History, Praxis and Paradigm Shifts
Dunn comments ‘that all Christians have operated with a canon within the canon’.[1] This idea is not controversial today in the light paradigm theory (see below) and it is to be expected that if the Bible is a means of grace it will function within the context of the Church’s diverse needs through the ages. For the individual and for local congregations there is a similar and perhaps more obvious inevitability about having an inner canon in that both are finite contingent entities.[2] It should be noted that in this sense such inner canons have a very limited normative authority outside these contexts.
Paradigm shifts illustrate the argument made from praxis above, but on a macroscale. At the same time the inner canon tends to assume a stronger normative function. The application of the paradigm theory of Kuhn, which was posited to explain the development observed in the physical sciences to subjects like theology is not without controversy. However, Bosch has argued in a compelling way, building on Kung’s epochs of Church History, that the Church has tended to adopt a paradigm of mission, based essentially on a single model supported by an individual text. Each text and the associated paradigm is a subset of larger biblical missiology but encapsulates the needs, or nature, of the time, for example:
- The text that exemplifies the missionary paradigm of the Eastern Church is John 3:16 emphasising the centrality of Incarnation, the love of God and the goal of mission as life in Orthodoxy.[3]
- The text for the medieval Roman Catholic paradigm is Luke 14:23 which fits the emphasis on there being no salvation outside the Church.[4]
- Matthew 28:18-20 has become the key mission text in Protestant churches post William Carey.[5]
In short, for our purposes, we can note that there is a strong case to be made that despite the broad nature of mission presented in the Bible, for a range of complex historically contingent reasons, it has often been the case that a single text has been the inner canon of the Church’s mission. The point might well be made that this identification with a single biblical motif is simply eisegesis in the sense that the context of the Church largely dictates the nature of mission read from scripture.[6] Indeed Bosch’s thesis is that the consequences of both postmodernism and world-wide Christianity are a context in which, perhaps for the first time, the Church might recover a sense of biblical mission that is broad and holistic.[7]
Much of our discussion thus far points to the inevitability of operating with an inner canon. The next post is an appropriate point to assess the desirability of an inner interpretive canon.
[1] Dunn, Canon, p.559.
[2] For example: (i) when I became a Christian (1986) all I held a crude doctrine of justification by faith which was made effective by the penal substitutionary atonement of the Son of God. This provided a lens through which I read the Bible.
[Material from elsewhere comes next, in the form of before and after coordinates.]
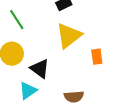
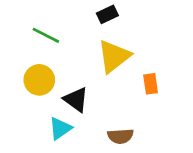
green line: (17, 20) -> (46, 35), turned -30

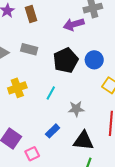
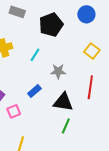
blue circle: (94, 60) -> (86, 14), moved

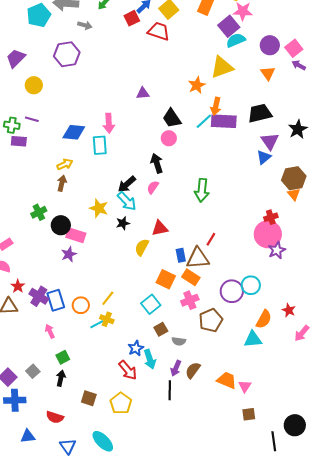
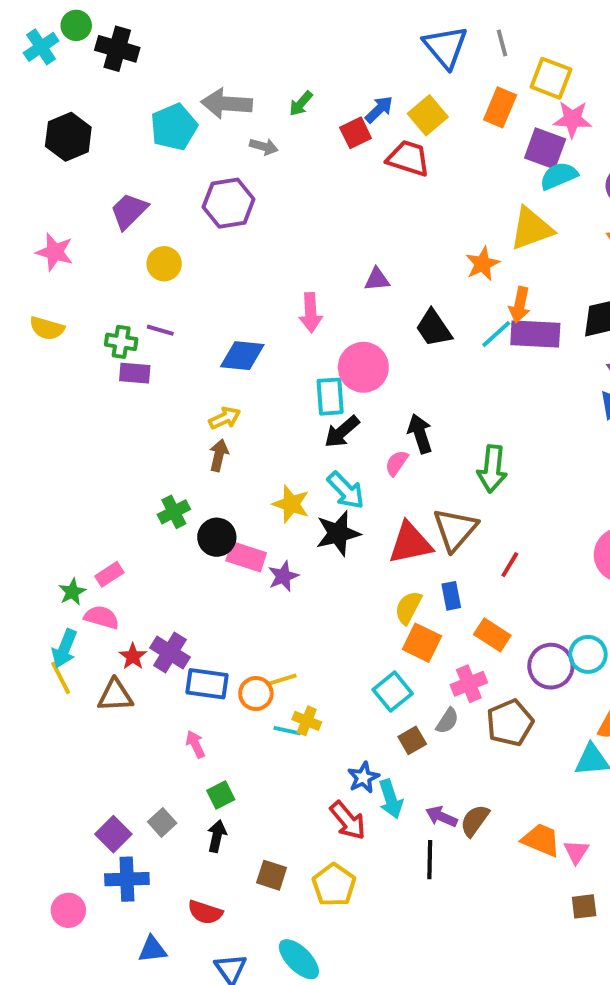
purple square: (229, 26) -> (545, 148), turned -30
pink arrow: (109, 123) -> (311, 313), moved
pink circle: (169, 138) -> (363, 367), moved, size x1.6
cyan rectangle: (100, 145) -> (330, 397), moved
black arrow: (157, 163) -> (420, 434), moved
black arrow: (127, 184) -> (342, 432), moved
black star: (123, 223) -> (338, 533), size x1.6
red triangle: (160, 228) -> (410, 543), size x1.4
yellow semicircle: (142, 247) -> (408, 608), moved
purple star: (69, 254) -> (283, 576), moved
brown triangle: (198, 258) -> (455, 529), moved, turned -45
orange rectangle: (191, 277) -> (492, 635), moved
purple cross: (39, 296) -> (170, 652), moved
yellow line: (108, 298) -> (281, 680), moved, turned 35
blue rectangle: (56, 300) -> (207, 684), turned -65
cyan line: (97, 324) -> (287, 731), turned 40
gray semicircle: (179, 341) -> (447, 721), moved, turned -64
purple arrow: (176, 368) -> (441, 817), turned 91

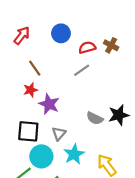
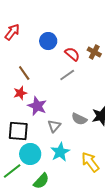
red arrow: (22, 36) -> (12, 32), moved
red semicircle: (87, 47) -> (72, 54), turned 56
gray triangle: (59, 134) -> (54, 126), moved

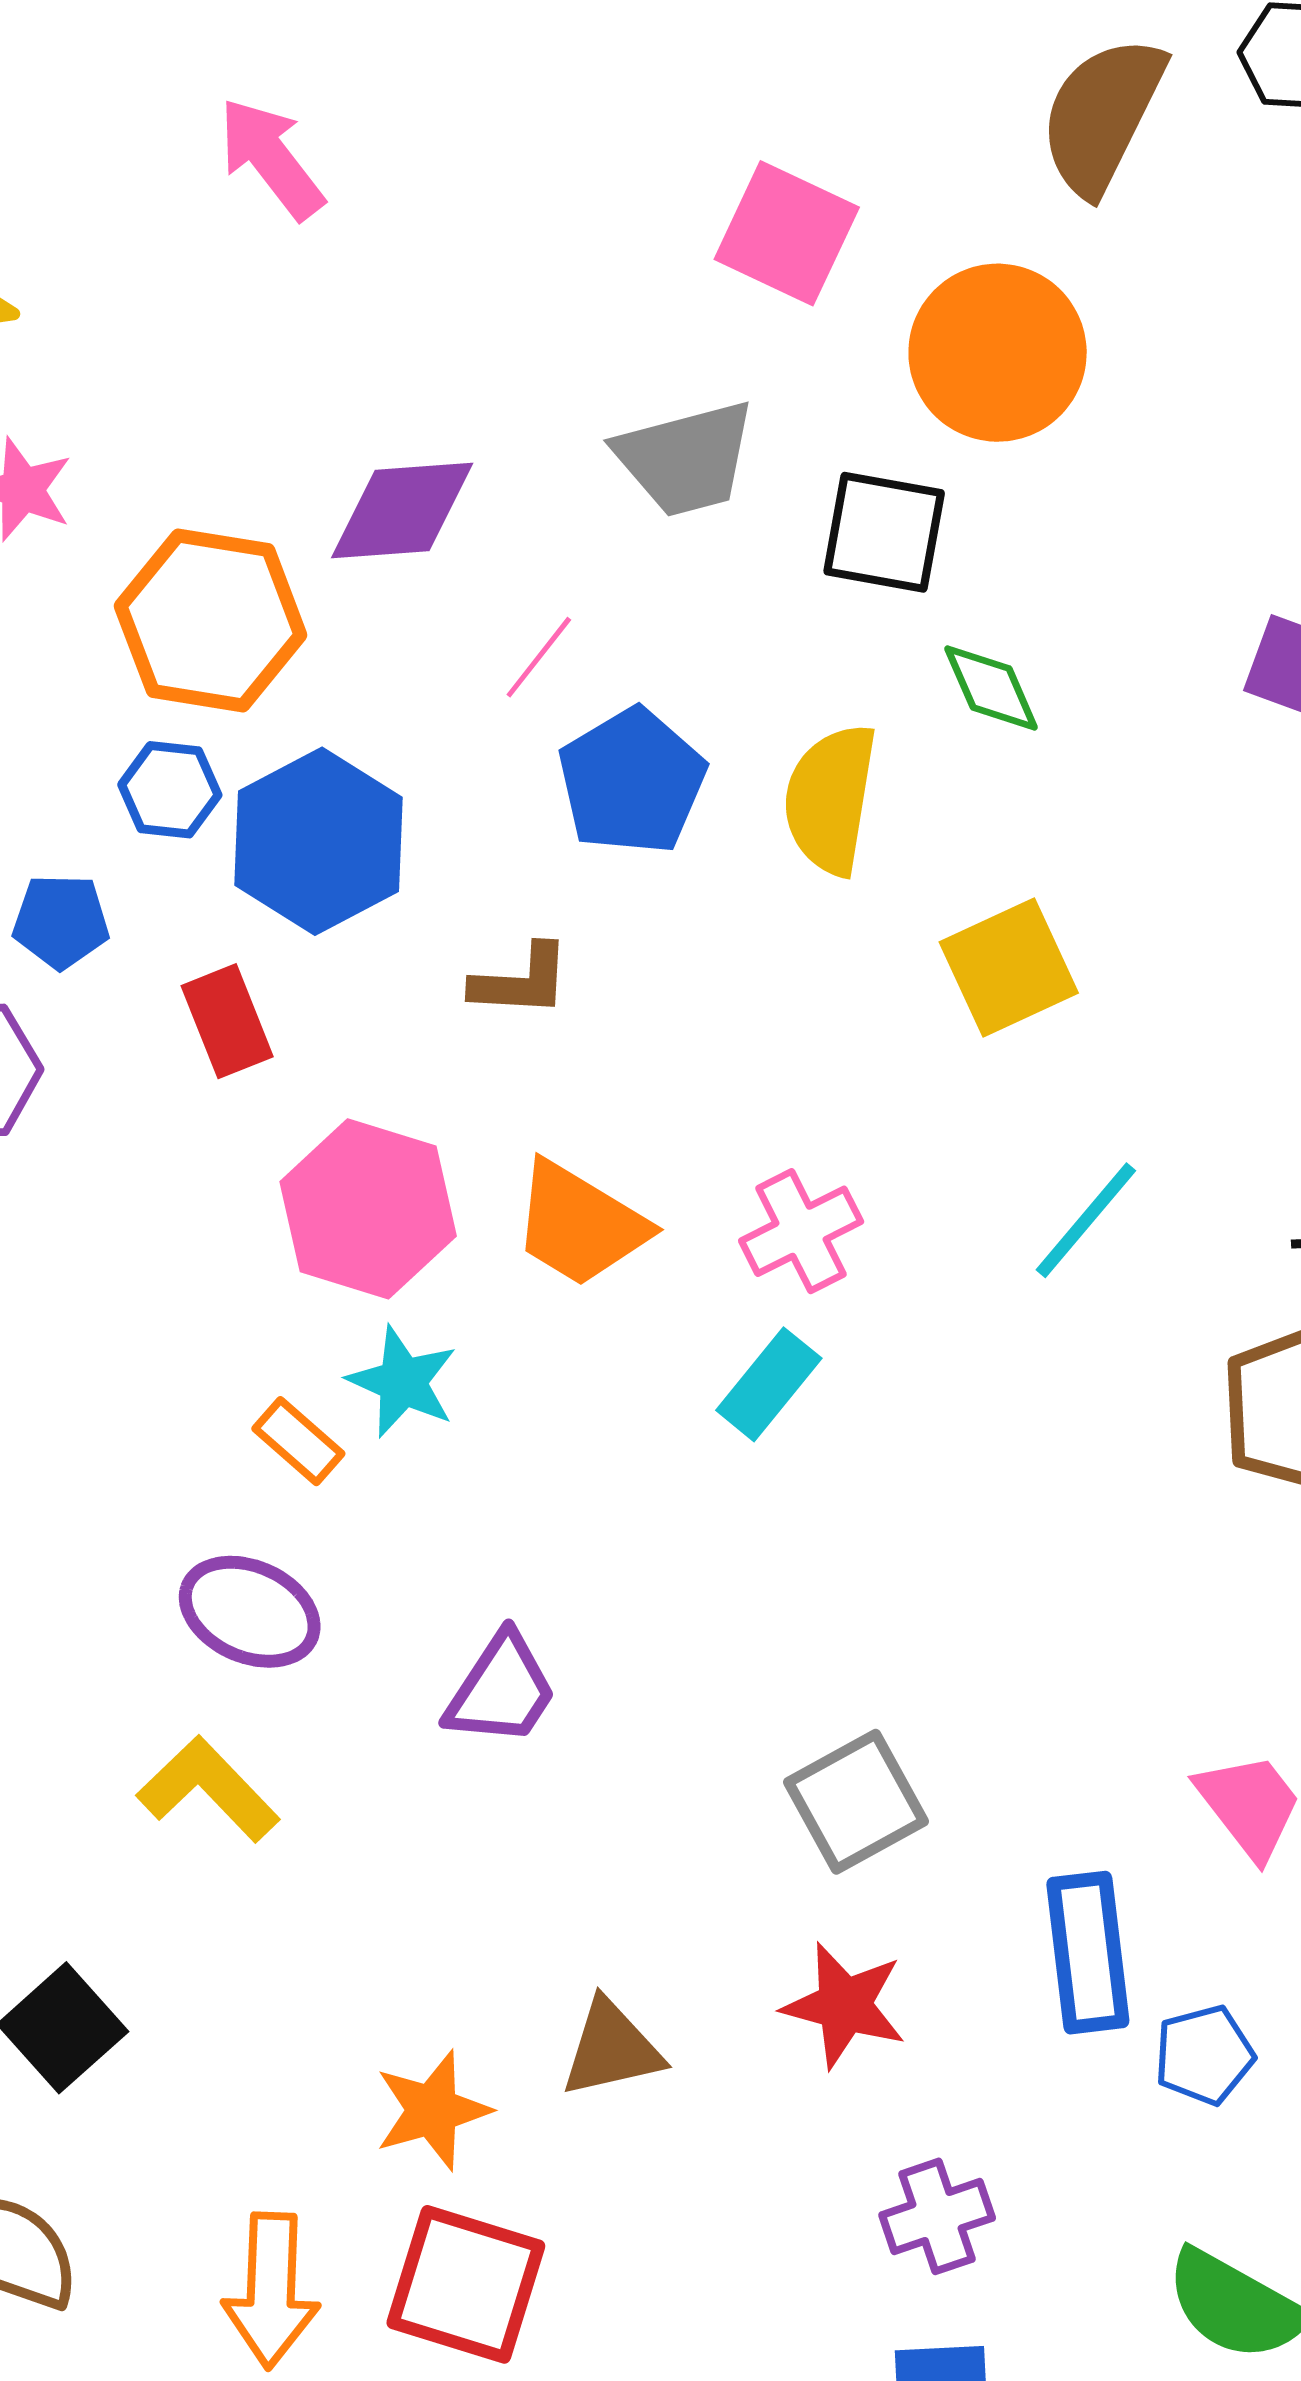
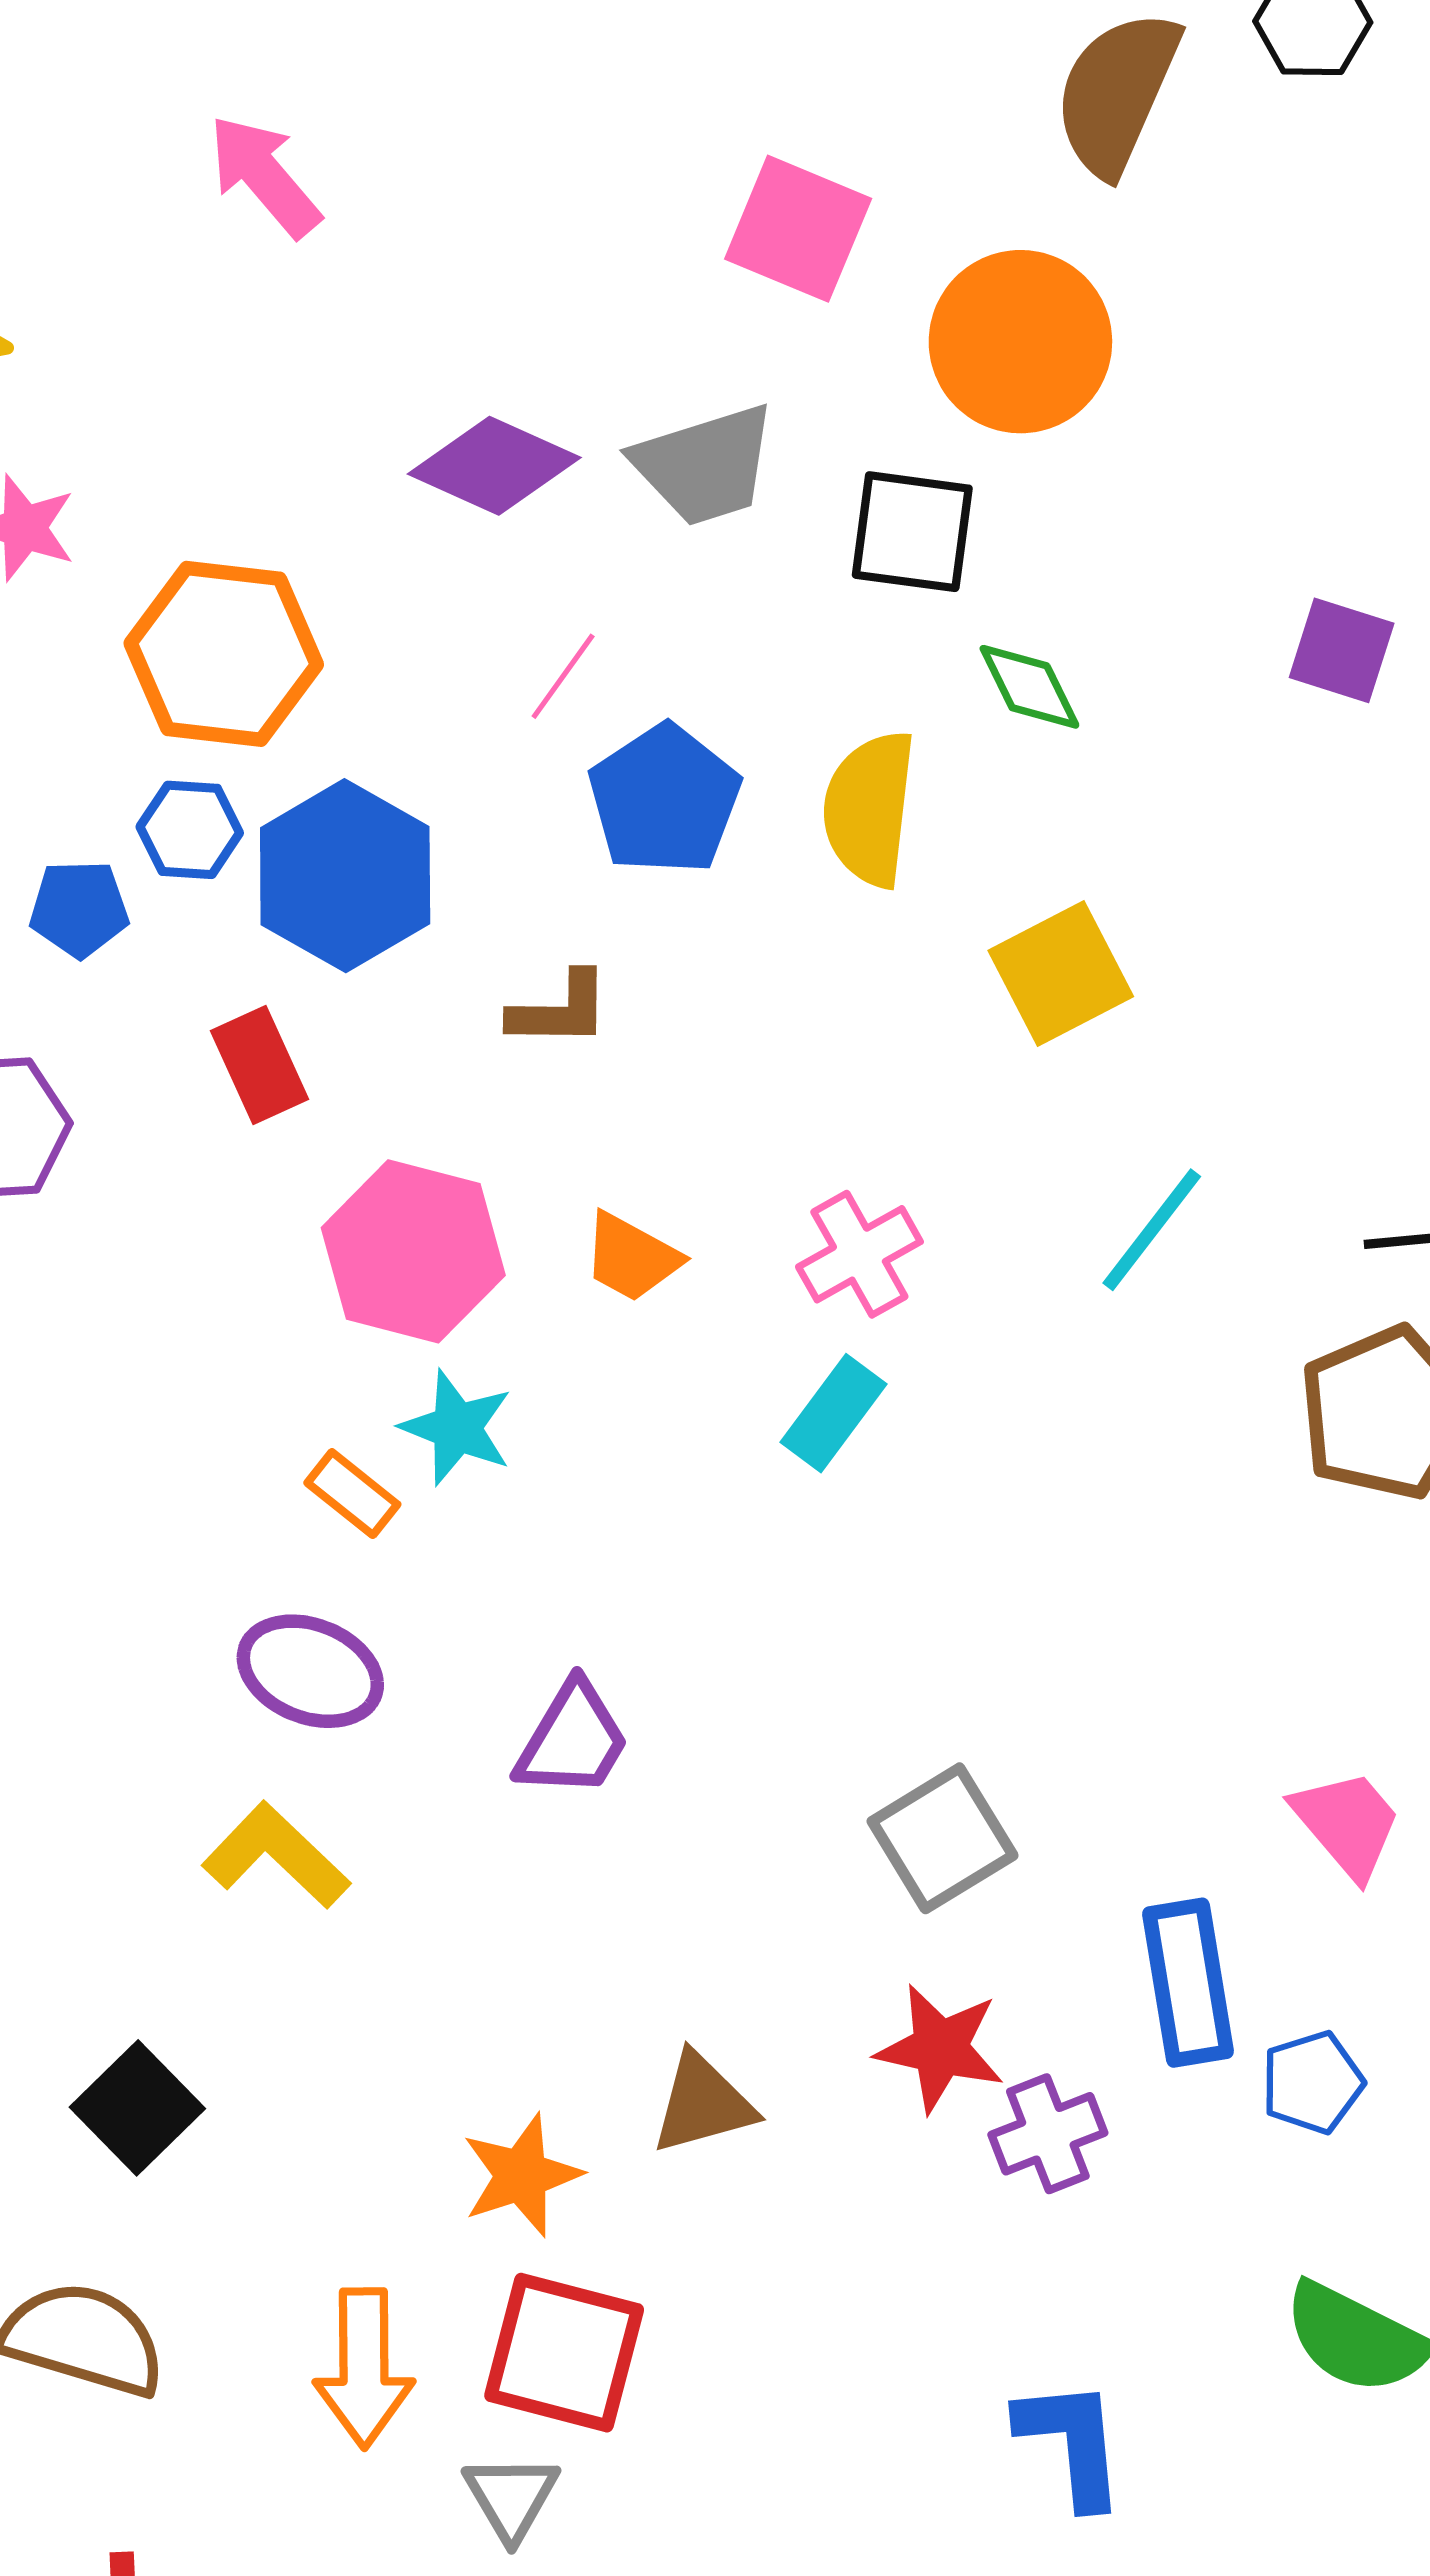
purple diamond: (402, 510) -> (494, 466), moved, turned 31
blue pentagon: (61, 921) -> (79, 909), moved
orange trapezoid: (580, 1224) -> (631, 1257), size x0.7
purple cross: (937, 2216) -> (1048, 2134), moved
Whilst I would still hold to this lens, other texts that seem to say something complementary, or even contradictory, now mean something else to me as this inner canon has evolved, (ii) my local church has been, we feel, lead in diverse ways to Deuteronomy 10:18-19 as a necessary exhortation to mission.
[3] See Bosch, Mission, pp.208-209.
[4] Bosch, Mission, p.236.
[5] Bosch, Mission, pp.340-341.
[6] In Bosch’s work it is unclear whether the text is an inner canon or rather reflects a more complex web of historical contingency.
[7] Bosch, Mission, pp.511-519 and passim.